No cenário atual, não é raro vermos casos criminais ganharem as manchetes antes mesmo de chegarem ao banco dos réus. A repercussão midiática e o clamor público geram uma pressão natural sobre todos os envolvidos, mas há um ator que precisa, acima de tudo, manter-se imune a esses ruídos: o Juiz.
A imparcialidade não é apenas um conceito acadêmico; é o que garante que você terá um julgamento justo, baseado nas provas e na lei, e não nas manchetes de jornal ou nos comentários das redes sociais.
O Clamor Público vs. O Princípio da Legalidade
Muitas vezes, a sociedade — movida por sentimentos legítimos de indignação — espera que a Justiça responda de forma imediata e rigorosa. No entanto, o magistrado tem a missão constitucional de ser um “terceiro imparcial”. Sua função é aclimatar os conflitos sociais, e não se deixar levar por eles.
Quando o nome de um magistrado é exposto ou quando decisões técnicas são rotuladas como “absurdas” pela opinião pública, cria-se um ambiente onde decidir conforme a Constituição pode exigir uma coragem extra. O risco é que a convicção do julgador seja permeada por fatores externos:
* A preocupação com a própria reputação;
* O medo da crítica midiática;
* A pressão por respostas punitivas imediatas.
Por que o papel do Advogado é vital aqui?
É neste momento que a atuação da defesa técnica se torna ainda mais crucial. O advogado deve estar atento não apenas ao que está nos autos, mas a tudo o que acontece “fora” deles.
Nossa missão é garantir que o “jogo” do processo seja jogado de forma limpa. Isso inclui:
* Blindar o processo: Trazer o foco do juiz de volta para a legalidade e para os fatos comprovados.
* Combater o Punitivismo Injustificado: Lembrar que medidas como a prisão preventiva são exceções e não devem ser usadas para satisfazer o desejo de vingança da opinião pública.

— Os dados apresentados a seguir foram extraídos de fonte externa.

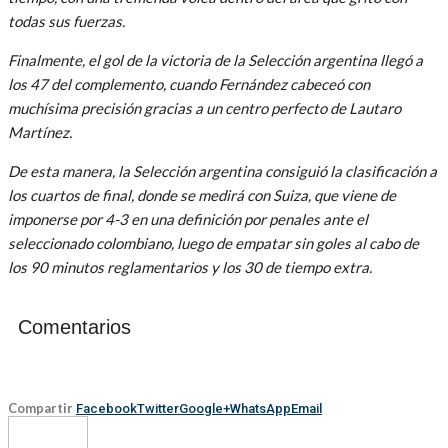
todas sus fuerzas.
Finalmente, el gol de la victoria de la Selección argentina llegó a
los 47 del complemento, cuando Fernández cabeceó con
muchísima precisión gracias a un centro perfecto de Lautaro
Martínez.
De esta manera, la Selección argentina consiguió la clasificación a
los cuartos de final, donde se medirá con Suiza, que viene de
imponerse por 4-3 en una definición por penales ante el
seleccionado colombiano, luego de empatar sin goles al cabo de
los 90 minutos reglamentarios y los 30 de tiempo extra.
Comentarios
Compartir
Facebook
Twitter
Google+
WhatsApp
Email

* Vigilância Constante: Identificar quando elementos extrajurídicos estão influenciando o andamento do caso e agir prontamente para reestabelecer o equilíbrio.
O processo penal democrático serve para limitar o poder do Estado e proteger o cidadão contra arbitrariedades. Se a balança da justiça se inclina para o lado do clamor social, a democracia perde. Por isso, lutamos por um judiciário que decida com base na lei, com a tranquilidade e a isenção que cada caso exige.